Caring for a Gunshot Wound

Caring for a Gunshot Wound
When you are preparing to survive doomsday, you're going to be collecting much of the same supplies and equipment as every other survivalist out there. Just like me, you're probably going to have a small arsenal of weapons, and through regular training you'll be confident and accurate in their use, so you're ready to defend yourself (and your family) no matter what trouble comes. With all this preparation, too many survivalists have no idea in the slightest how to treat a gunshot wound should they, or someone in their group, take a hit. Now ask yourself this. What would you do in this situation? Would you panic, or did you have the foresight to get a little training? Of course, treating someone for a scraped knee or administering basic CPR is pretty self-explanatory, but now one of your friends is laying in front of you, dying, as their life-blood is squirting out of the gaping hole in their chest that your attackers semi-automatic blasted them with. Pay attention, this article is going to help. But before we get started, you need to be aware that no matter how much you read, plan and study, there is absolutely no substitute for trained medical personnel, especially the first responders and the specialist doctors and nurses who will administer proper emergency care. Don't attempt to treat a wound that's as serious as a gunshot yourself, unless you really do have no other choice. This article is your last resort option, when there's no doctors, hospitals or trained medics left, and you're relying on yourself (and your group) to survive now the SHTF. Treating a gunshot victim revolves around three steps.
  1. Stop the bleeding
  2. Treat the victim for shock
  3. Keep the victim breathing

Stop the bleeding

Once you've got your victim stabilized, the most important step is to limit any further blood loss. Cut away any of their clothing so you can properly address the extent of damage the bullet has caused. If they didn't die immediately (such as the bullet penetrating a vital organ like their heart), they are most likely to die because they simply bleed out. As their blood levels drop so does their blood pressure, and once it's low enough their brain will shut down and they will go into shock, and then die. It's your job to stop this from happening. To do this you need to stop the bleeding. If they've been shot multiple times you may need to cut the majority of their clothing off so you can properly dress each wound, and be very careful with the victim as you do this. Gunshot wounds can also break bones, and unnecessary movement can be extremely painful. Don't ever think about ‘digging out’ the bullet. High powered rounds can travel far inside the body, and without surgical equipment and x-rays, you've going to do more harm than good as you poke around looking for the bullet. Many people have survived with shrapnel and pieces of bullets lodged in their bodies for years. Without the right gear this step becomes rather complicated, and you should have pressure bandages in your first aid supplies. Look for the exit hole, if they've been shot by a rifle or an assault weapon you can expect to find an exit wound about the size of golf ball, but if the bullet has hit bone this may be even larger as the bone fragments tear out the skin and flesh. From this spot, you can expect blood to be pouring out, and if it is squirting or flowing really fast it means an artery or vein was hit. Treat this with a blood clotting powder like Celox or a Quick Clot pack, applying a pressure bandage and then moving on to the entry hole. If you don't have a pressure bandage, you're going to have to hold it down until the blood flow ceases, just make sure that the blood flow stops at the site of the wound and isn't simply seeping into the bandage. If the blood flow is too strong for the clotting powder to work, apply a quick tourniquet so you can properly dress the wound, and then immediately remove it.
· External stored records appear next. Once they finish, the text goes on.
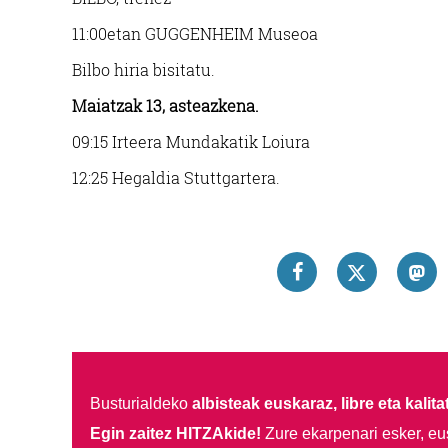
11:00etan GUGGENHEIM Museoa
Bilbo hiria bisitatu.
Maiatzak 13, asteazkena.
09:15 Irteera Mundakatik Loiura
12:25 Hegaldia Stuttgartera.
Busturialdeko
albisteak euskaraz, libre eta kalita
Egin zaitez HITZAkide!
Zure ekarpenari esker, eu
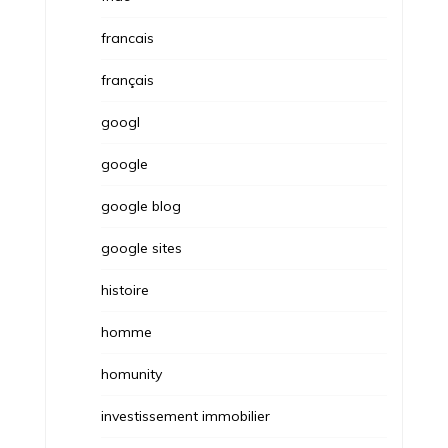
francais
français
googl
google
google blog
google sites
histoire
homme
homunity
investissement immobilier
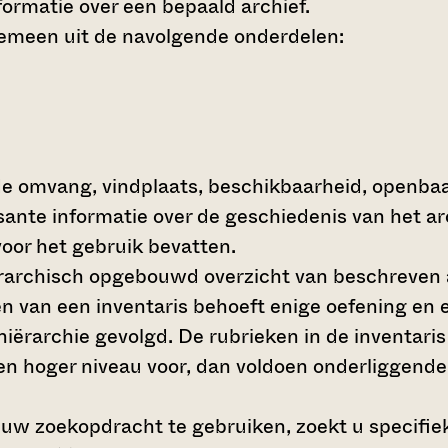
ormatie over een bepaald archief.
gemeen uit de navolgende onderdelen:
de omvang, vindplaats, beschikbaarheid, openba
ssante informatie over de geschiedenis van het a
oor het gebruik bevatten.
hiërarchisch opgebouwd overzicht van beschreven 
en van een inventaris behoeft enige oefening en e
 hiërarchie gevolgd. De rubrieken in de inventari
en hoger niveau voor, dan voldoen onderliggende
 uw zoekopdracht te gebruiken, zoekt u specifieke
Treat the victim for shock

Once your friend has been shot, you need to move quickly to avoid the loss of as little blood as possible. As you treat the wounds, you also need to be careful that they do not slip into shock. Roughly speaking, this is when the trauma that the victim has gone through is so great that their brain is no longer receiving oxygenated blood, and their bodies cannot sustain basic organ function. You can combat this by elevating their feet as you treat their wounds, but you need to pay attention to the warning signs if your victim remains conscious. They may feel dizzy, lose their breath or have shallow breathing, have a racing pulse, or pale skin. Without proper treatment, if your victim slips into shock there is a high chance this will lead to their death. If you're trying to save someone who has lost a lot of their blood already, try elevating their legs and arms, so that the blood they do have is able to flow to their heart and brain. If you have an IV on hand in your bug-out-kit, giving a saline solution or plasma to a victim can help raise the blood pressure levels. If a victim falls unconscious, be ready to immediately begin CPR.

Keep the victim breathing

Once the bleeding stops, get the victim comfortable and quiet and make sure they don't go into shock. You can do this by monitoring their breathing, keeping them lucid and awake by talking to them, and if required seeking out any additional medical assistance. Keep watch for any signs that there is internal bleeding, which could be worsening symptoms of shock, a weakened pulse, as well as nausea and vomiting. Unfortunately without help from trained medical staff, a person suffering from internal bleeding is probably not going to make it. Getting involved in a gunfight is never good for your health, as you have just as much chance of getting seriously injured as the other guys you're facing off against. You're risking your life, and the life of everyone in your group, and our advice is always to keep away from any situations where you're going to find yourself getting shot at. It's just not worth it.